Он вышел на середину сцены и громко и внятно произнес: «Я, Ариничев Игорь Николаевич, 1965 года рождения, русский, уроженец города Москвы, обвиняюсь в совершении убийства...» – и после некоторой паузы, — «при отягчающих вину обстоятельствах». Это его заявление было принято одобрительным гулом зала; люди за зеленым сукном согласно кивали головами. Кто-то в последних рядах робко зааплодировал, но его грубо оборвали, одернули. Он возвращался в будку, мучительно пытаясь вспомнить обстоятельства, обстоятельства своего дела, полагая, что люди станут требовать от него подробности. Однако, заняв свое место, взглянув осторожно в зал, он увидел, что люди удовлетворились услышанным и теперь переживают его речь снова и снова, играют ею, расцвечивая в новые неслыханные интонации, упиваясь победой. Он понемногу успокоился, решил, что прокурор сам выведет перед ним и перед всеми собравшимися его дело, а ему лишь останется ответить на возникшие у заинтересованных вопросы, а с этим он непременно справится, — и он вспомнил вновь блестящую свою речь и улыбнулся спокойно. Спокойствие его вскоре достигло предельного и уже болезненного уровня недавней амнезии, и вновь он не знал, отчего он здесь, однако теперь он, несомненно, с легкостью мог бы вспомнить, восстановить – он просто не хотел, он не хотел также фиксировать изменения, происходящие на сцене, в зале, он не знал даже, говорили ли люди что-либо или все также радостно осуждали его поступок. Неизвестно также, стоял ли он все это время на месте или же выходил из своего укрытия и еще что-либо говорил. Однако одно воспоминание, собственно, впечатление – осталось ему довольно отчетливо: он стоит в углу сцены, рядом с потайной дверью, скрытой лиловой портьерой тяжелого бархата, и бессознательно мнет в руках бархат, и смотрит вперед, а за спиной у него – подобие прожектора, светящего отовсюду, и он в его лучах, а сцена изменила форму и размеры, откуда-то сверху и сзади музыка, оркестры духовых играет марш, пахнет опилками и лошадьми, а в зале темно, не видно лиц.

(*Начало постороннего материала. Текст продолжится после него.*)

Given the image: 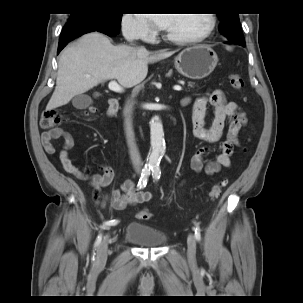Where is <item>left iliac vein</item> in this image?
Here are the masks:
<instances>
[{
	"label": "left iliac vein",
	"instance_id": "obj_1",
	"mask_svg": "<svg viewBox=\"0 0 303 303\" xmlns=\"http://www.w3.org/2000/svg\"><path fill=\"white\" fill-rule=\"evenodd\" d=\"M187 255L189 261L194 264L196 262V239L193 234L188 236Z\"/></svg>",
	"mask_w": 303,
	"mask_h": 303
}]
</instances>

Он очнулся от оцепенения, повернулся вполоборота: стол гораздо ближе к нему, чем он предполагал, и позы сидящих за столом гораздо менее официальные. На их лицах усталость бессонной ночи, мужчины без пиджаков, узлы их галстуков ослаблены. В полуметре от его лица – и это странно – затылок сидящей к нему спиной женщины в белой блузки, волосы густые и вьющиеся. Ему легко удалось бы наклониться к ним, — узнать запах этих волос, столь привлекших его внимание, — ведь он не видит уже ничего кроме, но как отчетлив каждый волосок. Волосы разные, — одни темного, почти черного, каштанового цвета, другие желтого, цвета стульев в зале или же стен в глубине сцены; есть и седые волоски. Каждый из них короток, но вместе они довольно длинны. Он не в силах более сопротивляться, наклоняется ниже; в его глазах курчавые волосы. Он ткнулся носом в затылок женщины за столом президиума. Женщина поворачивает голову медленно, слишком медленно, удивленно, он уже долго не может, не хочет смотреть в лицо ей, он слишком хорошо знает, что увидит, когда она обернется. Она оборачивается, и он видит лицо сорокалетней женщины, одутловатое, будто начавшее разлагаться, и разложение началось обычно, с носового хряща. Хрящ почти провалился, кожа фиолетовая, нет коричневая, и губы. Он не кричит, он не испугался, он знал все до того, как увидел женский затылок в полуметре от себя; теперь он уверен, что знал все до входа в зал. Он слышит радостные крики, аплодисменты, звучит музыка, сидящий во главе стола говорит громко и почти по слогам, чтобы другие могли записывать в красные папки: «Виновен, виновен, приговорен, приговор приведен в исполнение...»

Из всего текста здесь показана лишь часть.